Ensign began deleveraging along with the rest of the industry and have been making good progress. However, the headline liquidity will likely give many value investing analysts pause; “is this company about to be tipped over?” It has also bothered energy analysts with report headlines like “[ESI] operating too close for comfort”.

The liquidity situation was exacerbated by the Company’s 2023 repayment of all of their externally rated notes with all senior bank debt. The transaction included a term loan with aggressive step-downs. Questions remained, but then new letter of credit facilities were created, a small year-end convertible was issued, and step-downs changed… All remains well because of their key shareholder.

CALGARY, AB, April 15, 2025 /CNW/ – Ensign Energy Services Inc. ("Ensign" or "the Company") announced today an amendment to its Credit Facility, demonstrating its ongoing commitment to prudent financial management and enhanced liquidity. The available borrowings under the Credit Facility were originally scheduled to be reduced by $75.0 million on June 30, 2025. The Company has had the terms of its Credit Facility amended so that there will be a phased reduction of $25.0 million on June 30, 2025, $25.0 million on September 30, 2025, and $25.0 million on December 31, 2025. This reduction plan will bring the available borrowings under the Credit Facility to the final size of $700.0 million at December 31, 2025.

The original facilities they put in place were as follows.

On October 13, 2023, the Company amended and restated its existing credit agreement with its syndicate of lenders, which provides a revolving Credit Facility and $369,000 Term Facility. The amendments include an extension to the maturity date of the $900,000 Credit Facility to the earlier of (i) the date that is six months prior to the earliest maturity of any future Senior Notes, and (ii) October 13, 2026. The amended and restated Credit Facility includes a reduction of the facility by $50,000 at the end of the second quarter of 2024, a $75,000 reduction at the end of the fourth quarter of 2024 and a further reduction of $75,000 million by the end of the second quarter of 2025. The final size of the amended and restated Credit Facility will then be $700,000.

The Term Facility requires repayments of at least $27,675 each quarter beginning in the first quarter of 2024 to the fourth quarter 2025; and then repayments of at least $36,900 each quarter from the first quarter 2026 to the third quarter 2026

On October 13, 2023, the Company amended and restated its existing credit agreement with its syndicate of lenders, which provides a revolving Credit Facility and $369,000 Term Facility.
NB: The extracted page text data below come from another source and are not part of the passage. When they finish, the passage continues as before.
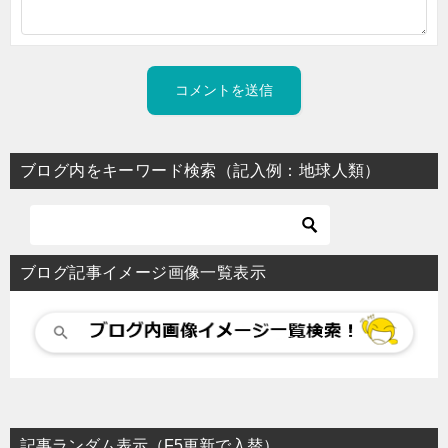
ブログ内をキーワード検索（記入例：地球人類）
ブログ記事イメージ画像一覧表示
記事ランダム表示（F5更新で入替）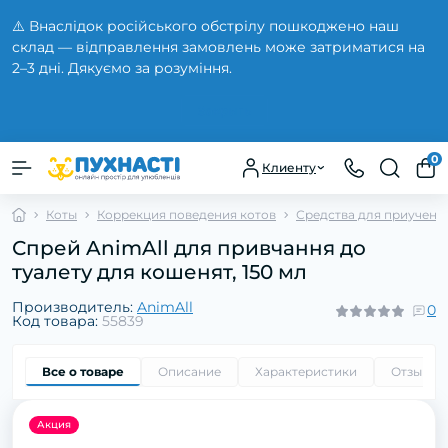
⚠️ Внаслідок російського обстрілу пошкоджено наш
склад — відправлення замовлень може затриматися на
2–3 дні. Дякуємо за розуміння.
Закрыть
0
Клиенту
Коты
Коррекция поведения котов
Средства для приучени
Спрей AnimAll для привчання до
туалету для кошенят, 150 мл
Производитель:
AnimAll
0
Код товара:
55839
Все о товаре
Описание
Характеристики
Отзывы
Акция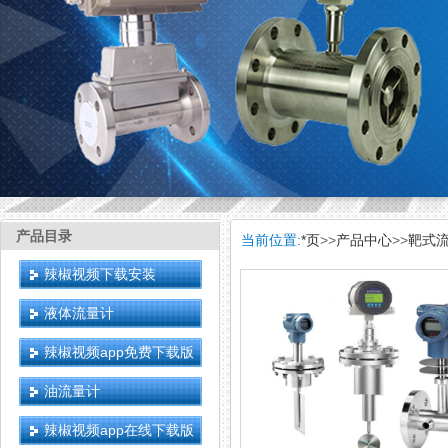
产品目录
当前位置:
*页
>>
产品中心
>>
靶式
辣椒视频下载安装
液体流量计
辣椒视频app免费下载版
油流量计
辣椒视频app在线下载版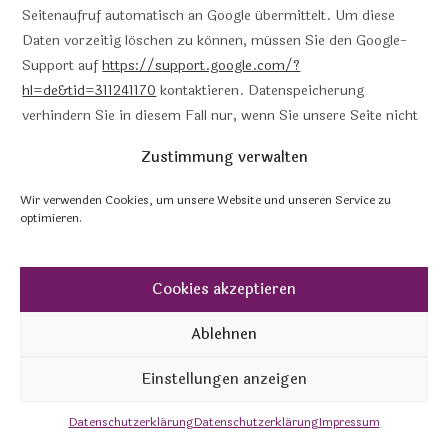
Seitenaufruf automatisch an Google übermittelt. Um diese
Daten vorzeitig löschen zu können, müssen Sie den Google-
Support auf
https://support.google.com/?
hl=de&tid=311241170
kontaktieren. Datenspeicherung
verhindern Sie in diesem Fall nur, wenn Sie unsere Seite nicht
besuchen.
Zustimmung verwalten
Anders als andere Web-Schriften erlaubt uns Google
Wir verwenden Cookies, um unsere Website und unseren Service zu
uneingeschränkten Zugriff auf alle Schriftarten. Wir können
optimieren.
also unlimitiert auf ein Meer an Schriftarten zugreifen und so
das Optimum für unsere Webseite rausholen. Mehr zu Google
Fonts und weiteren Fragen finden Sie auf
Cookies akzeptieren
https://developers.google.com/fonts/faq?tid=311241170
.
Ablehnen
Dort geht zwar Google auf datenschutzrelevante
Angelegenheiten ein, doch wirklich detaillierte Informationen
Einstellungen anzeigen
über Datenspeicherung sind nicht enthalten. Es ist relativ
schwierig, von Google wirklich präzise Informationen über
Datenschutzerklärung
Datenschutzerklärung
Impressum
gespeicherten Daten zu bekommen.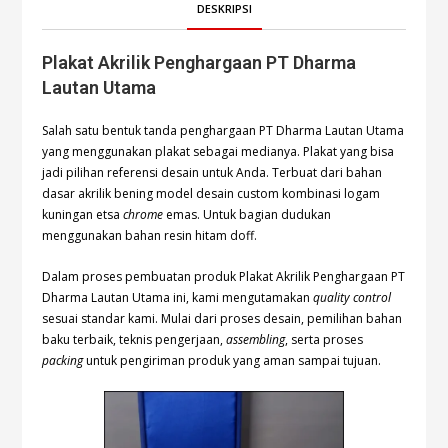
DESKRIPSI
Plakat Akrilik Penghargaan PT Dharma
Lautan Utama
Salah satu bentuk tanda penghargaan PT Dharma Lautan Utama
yang menggunakan plakat sebagai medianya. Plakat yang bisa
jadi pilihan referensi desain untuk Anda. Terbuat dari bahan
dasar akrilik bening model desain custom kombinasi logam
kuningan etsa
chrome
emas. Untuk bagian dudukan
menggunakan bahan resin hitam doff.
Dalam proses pembuatan produk Plakat Akrilik Penghargaan PT
Dharma Lautan Utama ini, kami mengutamakan
quality control
sesuai standar kami. Mulai dari proses desain, pemilihan bahan
baku terbaik, teknis pengerjaan,
assembling
, serta proses
packing
untuk pengiriman produk yang aman sampai tujuan.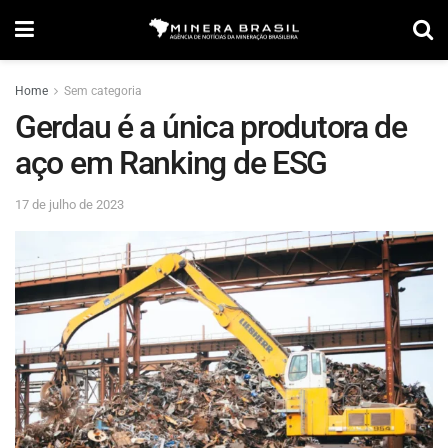
Home
Sem categoria
Gerdau é a única produtora de
aço em Ranking de ESG
17 de julho de 2023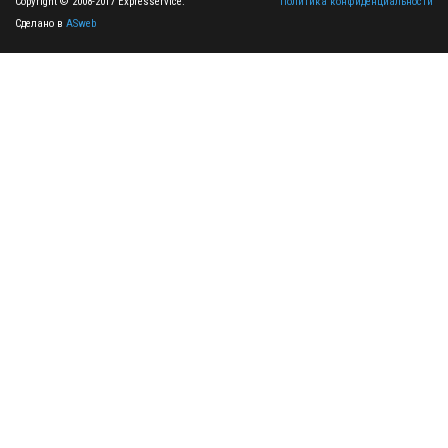
Copyright © 2008-2017 Expresservice.
Политика конфиденциальности
Сделано в
ASweb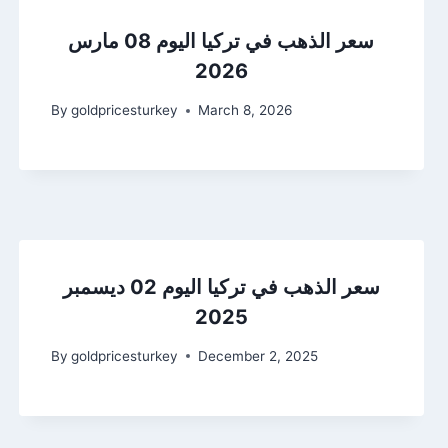
سعر الذهب في تركيا اليوم 08 مارس
2026
By
goldpricesturkey
March 8, 2026
سعر الذهب في تركيا اليوم 02 ديسمبر
2025
By
goldpricesturkey
December 2, 2025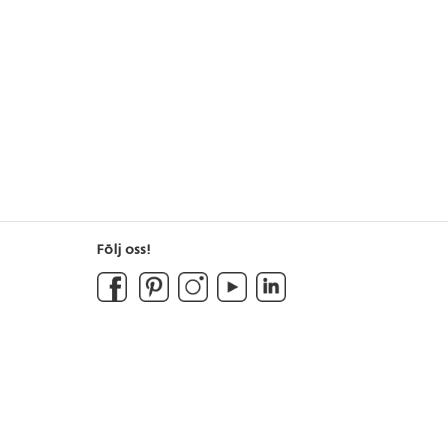
s färdigmonterat.
55 cm. Fackens
20xD39 cm. Från 3
Följ oss!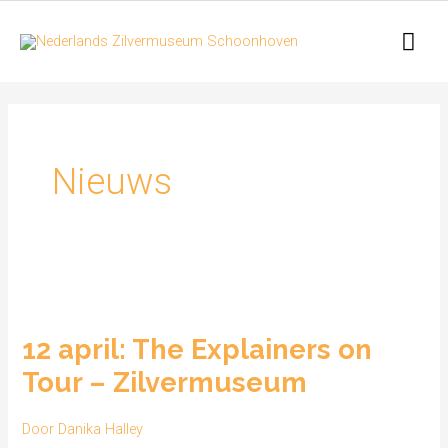
Ga
Hoo
naar
de
inhoud
Nieuws
12
april:
12 april: The Explainers on
The
Tour – Zilvermuseum
Explainers
on
Door
Danika Halley
Tour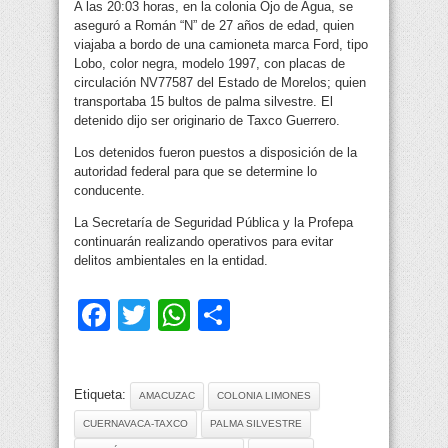
A las 20:03 horas, en la colonia Ojo de Agua, se
aseguró a Román “N” de 27 años de edad, quien
viajaba a bordo de una camioneta marca Ford, tipo
Lobo, color negra, modelo 1997, con placas de
circulación NV77587 del Estado de Morelos; quien
transportaba 15 bultos de palma silvestre. El
detenido dijo ser originario de Taxco Guerrero.
Los detenidos fueron puestos a disposición de la
autoridad federal para que se determine lo
conducente.
La Secretaría de Seguridad Pública y la Profepa
continuarán realizando operativos para evitar
delitos ambientales en la entidad.
Facebook
Twitter
WhatsApp
Compartir
Etiqueta:
AMACUZAC
COLONIA LIMONES
CUERNAVACA-TAXCO
PALMA SILVESTRE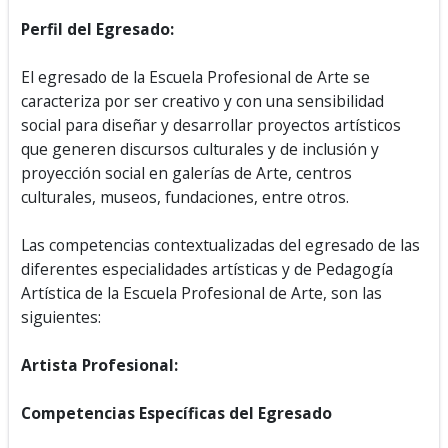
Perfil del Egresado:
El egresado de la Escuela Profesional de Arte se
caracteriza por ser creativo y con una sensibilidad
social para diseñar y desarrollar proyectos artísticos
que generen discursos culturales y de inclusión y
proyección social en galerías de Arte, centros
culturales, museos, fundaciones, entre otros.
Las competencias contextualizadas del egresado de las
diferentes especialidades artísticas y de Pedagogía
Artística de la Escuela Profesional de Arte, son las
siguientes:
Artista Profesional:
Competencias Específicas del Egresado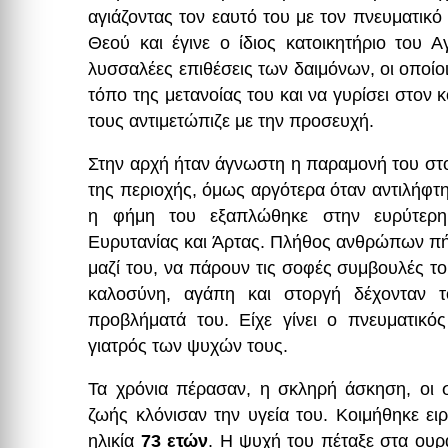
αγιάζοντας τον εαυτό του με τον πνευματικ
Θεού και έγινε ο ίδιος κατοικητήριο του Α
λυσσαλέες επιθέσεις των δαιμόνων, οι οποίο
τόπο της μετανοίας του και να γυρίσει στον 
τους αντιμετώπιζε με την προσευχή.
Στην αρχή ήταν άγνωστη η παραμονή του στο
της περιοχής, όμως αργότερα όταν αντιλήφτη
η φήμη του εξαπλώθηκε στην ευρύτερη 
Ευρυτανίας και Άρτας. Πλήθος ανθρώπων πή
μαζί του, να πάρουν τις σοφές συμβουλές το
καλοσύνη, αγάπη και στοργή δέχονταν τ
προβλήματά του. Είχε γίνει ο πνευματικό
γιατρός των ψυχών τους.
Τα χρόνια πέρασαν, η σκληρή άσκηση, οι στ
ζωής κλόνισαν την υγεία του. Κοιμήθηκε ειρ
ηλικία
73 ετών
. Η ψυχή του πέταξε στα ουρ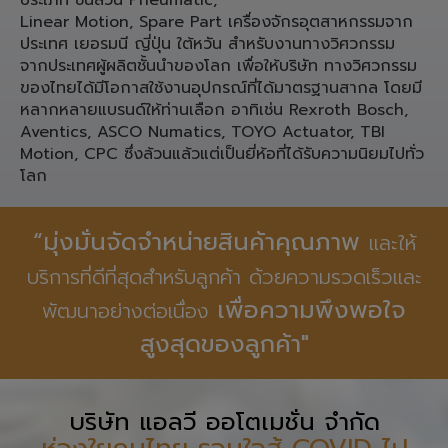
ประเภท ชิ้นส่วน Pneumatic,
Linear Motion, Spare Part เครื่องจักรอุตสาหกรรมจาก
ประเทศ เยอรมนี ญี่ปุ่น ใต้หวัน สำหรับงานทางวิศวกรรม
จากประเทศผู้ผลิตชั้นนำของโลก เพื่อให้บริษัท ทางวิศวกรรม
ของไทยได้มีโอกาสใช้งานอุปกรณ์ที่ได้มาตรฐานสากล โดยมี
หลากหลายแบรนด์ให้ท่านเลือก อาทิเช่น Rexroth Bosch,
Aventics, ASCO Numatics, TOYO Actuator, TBI
Motion, CPC ซึ่งล้วนแล้วแต่เป็นยี่ห้อที่ได้รับความนิยมไปทั่ว
โลก
“มุ่งมั่นจัดจำหน่ายสินค้าคุณภาพ
และให้
บริการที่ดีที่สุดสำหรับลูกค้า ด้วยความรวดเร็วและ
เพื่อความพึงพอใจ
พัฒนาอย่างต่อเนื่อง
สูงสุดของลูกค้า"
บริษัท แอลวี ออโตเมชั่น จำกัด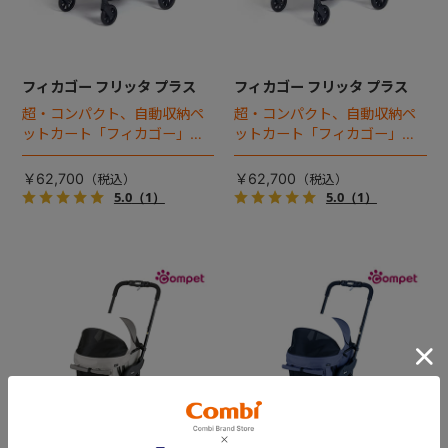
フィカゴー フリッタ プラス
フィカゴー フリッタ プラス
超・コンパクト、自動収納ペ
超・コンパクト、自動収納ペ
ットカート「フィカゴー」に
ットカート「フィカゴー」に
キャビン着脱タイプが新登
キャビン着脱タイプが新登
場！
場！
￥62,700
￥62,700
5.0
（1）
5.0
（1）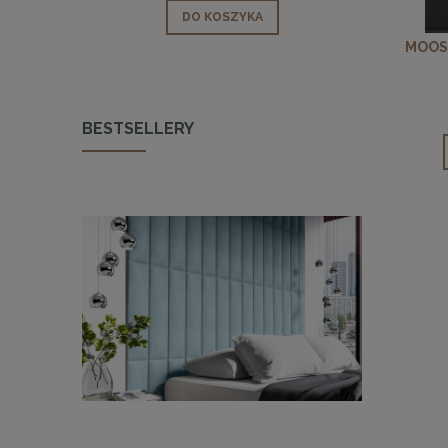
DO KOSZYKA
MOOSE
BESTSELLERY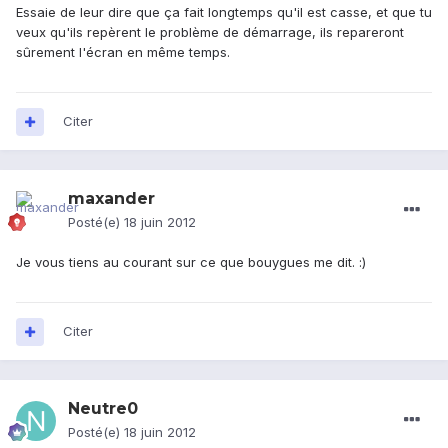
Essaie de leur dire que ça fait longtemps qu'il est casse, et que tu
veux qu'ils repèrent le problème de démarrage, ils repareront
sûrement l'écran en même temps.
Citer
maxander
Posté(e)
18 juin 2012
Je vous tiens au courant sur ce que bouygues me dit. :)
Citer
Neutre0
Posté(e)
18 juin 2012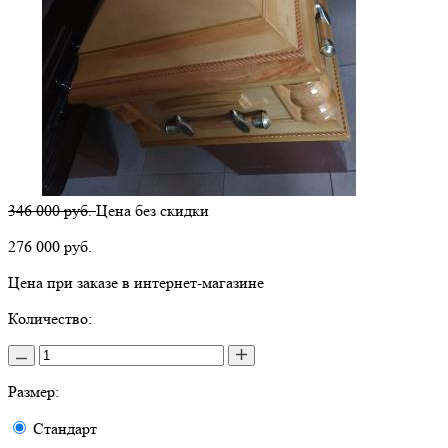
346 000 руб.
Цена без скидки
276 000
руб.
Цена при заказе в интернет-магазине
Количество:
Размер:
Стандарт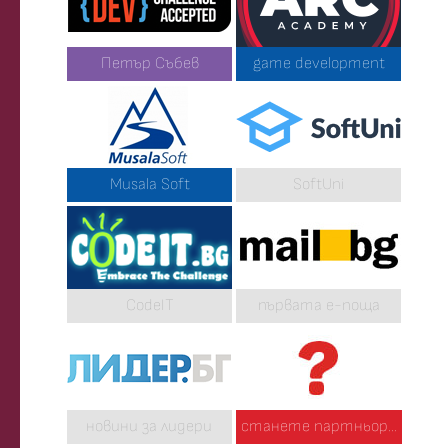
Петър Събев
game development
Musala Soft
SoftUni
CodeIT
първата е-поща
новини за лидери
станете партньор...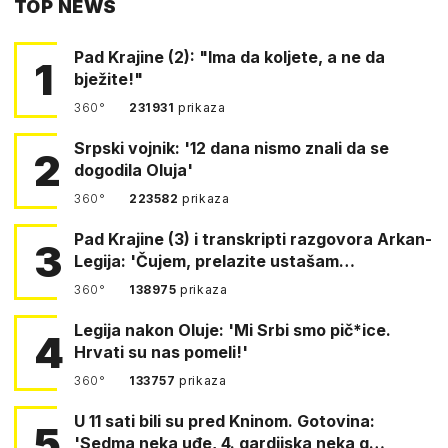
TOP NEWS
FACEBOOKA
Pad Krajine (2): "Ima da koljete, a ne da
1
bježite!"
360°
231931
prikaza
Srpski vojnik: '12 dana nismo znali da se
2
dogodila Oluja'
360°
223582
prikaza
Pad Krajine (3) i transkripti razgovora Arkan-
3
Legija: 'Čujem, prelazite ustašam…
360°
138975
prikaza
Legija nakon Oluje: 'Mi Srbi smo pič*ice.
4
Hrvati su nas pomeli!'
360°
133757
prikaza
U 11 sati bili su pred Kninom. Gotovina:
5
'Sedma neka uđe, 4. gardijska neka g…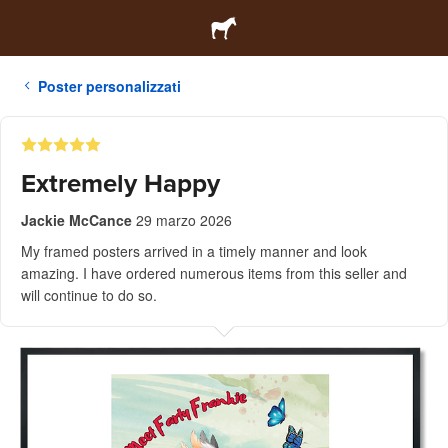
Poster personalizzati
Extremely Happy
Jackie McCance
29 marzo 2026
My framed posters arrived in a timely manner and look
amazing. I have ordered numerous items from this seller and
will continue to do so.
The amendments include an extension to the maturity date of the now $775,000 Credit Facility to the earlier of (i) the date that is six months prior to the earliest maturity of any future Senior Notes, and (ii) October 13, 2026. The amended and restated Credit Facility includes a reduction of the facility of $75,000 by the end of the second quarter of 2025. The final size of the amended and restated Credit Facility will then be $700,000.

The Credit Facility has the following financial covenant requirements, whereby Consolidated EBITDA and Interest expense are determined on a trailing twelve-month basis:

• A Consolidated Net Debt (defined below) to Consolidated EBITDA ratio as at the end of each fiscal quarter shall not exceed 4.00:1.00, provided that in any fiscal quarter in which material acquisition is completed, the Consolidated Net Debt to Consolidated EBITDA ratio as at the end of such fiscal quarter and the next fiscal quarter shall not exceed 4.50:1.00 and 4.00:1.00 for each fiscal quarter thereafter.

• The Consolidated EBITDA to Consolidated Interest expense as at the end of each fiscal quarter shall not be less than 2.50:1.00.

• The Consolidated Net Senior Debt (defined below) to Consolidated EBITDA ratio shall not exceed 2.50:1.00, provided that in any fiscal quarter in which a material acquisition is completed, the Consolidated Net Senior Debt to Consolidated EBITDA ratio as at the end of such fiscal quarter and the next fiscal quarter shall not exceed 3.00:1.00 and 2.50:1.00 for each fiscal quarter thereafter.